Data records:
──────
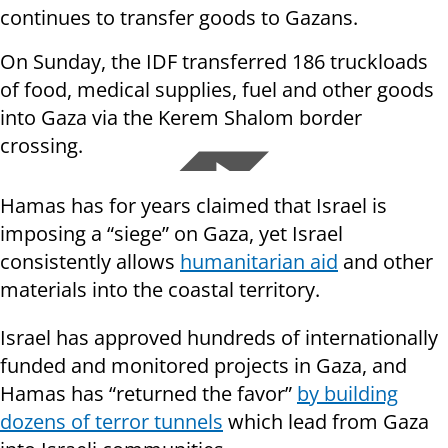
continues to transfer goods to Gazans.
On Sunday, the IDF transferred 186 truckloads
of food, medical supplies, fuel and other goods
into Gaza via the Kerem Shalom border
crossing.
Hamas has for years claimed that Israel is
imposing a “siege” on Gaza, yet Israel
consistently allows
humanitarian aid
and other
materials into the coastal territory.
Israel has approved hundreds of internationally
funded and monitored projects in Gaza, and
Hamas has “returned the favor”
by building
dozens of terror tunnels
which lead from Gaza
──────
**Goal of the exercise**:
Print, exactly as they appear above, the lines running from the one with "consistently allows" through the final line.

**Task result**:
consistently allows
humanitarian aid
and other
materials into the coastal territory.
Israel has approved hundreds of internationally
funded and monitored projects in Gaza, and
Hamas has “returned the favor”
by building
dozens of terror tunnels
which lead from Gaza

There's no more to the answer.